|Friends Forgive You If You Fart, But Will Dates?|
by Kate ConsidersIs a Vibrant Nation Blog Circle User 100 posts
September 09, 2012
September 09, 2012
“Mom, how’s the online dating coming along,” Gavin asked yesterday as the two of us were seated in our local Chinese restaurant to have lunch together.
“It’s not,” I replied.
“Why?” asked my caring son.
“Well, it was kind of boring. You know how I love to talk about books, films, politics, and things like that? Well, none of the men I exchanged emails with liked talking about those topics nearly as much as I. Also, financial independence seems to be very important to most men on the online dating sites, and I’m not financially independent, relying, as I do, on the kindness and generosity of my loving children,” I smiled my reply.
“Also, I have night-blindness, which means I can’t meet anyone at night unless he wants to do all the driving. And, as you know, I have developed a flatulence problem in the last few years. I asked one potential online suitor what would happen if a date of his passed gas, and he said it would be a deal killer because polite people don’t pass gas. Good heavens, what an archaic, but probably common, view! As you know, sweetheart, I don’t dare pick up a piece of chalk I drop in class for fear a stentorian fart will let loose when I bend over, resulting in my students convulsing with laughter! You kids think my farting is amusing, but you are probably the only people who do, though my memory reminds me that your dad thought farting was nature’s uproariously funny way of showing us we are all alike, but then, as a doctor, he understood the biology behind it and would encourage us to “let it out, so we didn’t explode.”
At this, my son broke into laughter and said, “Don’t give up, mom, your prince is out there.” I chuckled and told him that it would take a mighty special prince of a man to take me on in his life.
Actually, with my children’s blessing, I went out on dates with two different men in the last two years. One was long distance. It never should have happened at all because he was, by his own admission, a snob (and I intensely dislike snobs), and he only liked “accomplished” women, and my community college adjunct teaching was not nearly accomplished enough. However, during the getting to know each other phase, he had a stroke, and that made me want to help, so I ignored the differences between us. Soon, though, reason prevailed, and we went our separate ways.

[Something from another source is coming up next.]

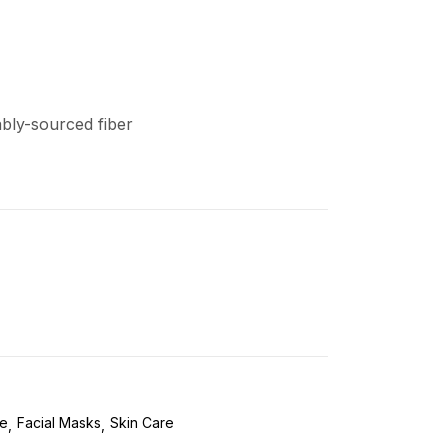
ably-sourced fiber
re
Facial Masks
Skin Care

The other gentleman was a very kind man, but we just didn’t click. On paper, we looked like we would, but in reality, while we liked each other as people, neither of us seemed able to summon the energy or time to take it to another level.
Interestingly, the most fun I’ve had with a member of the opposite sex was when I took a friend out to lunch to thank him for helping me on my book. We didn’t know each other very well before the lunch, being part of a group of friends in which each of us had closer friends, but we had a delightful time talking and laughing and getting to know each other. For the first time in eons, I wanted the afternoon to stretch into the evening, but my friend would have thought I was nuts if I’d shared my thoughts. I had so much fun that I wanted to meet for lunch again, but I’m far too old fashioned to ask him out (besides, for all I know, he has a sweetheart already), and I doubt very much he looked at me as I, surprising myself, looked at him, or enjoyed our afternoon the same way or as much as I did. And perhaps the reason we had so much fun is because it was not a date, but a comfortable, non-threatening, no expectation lunch between friends.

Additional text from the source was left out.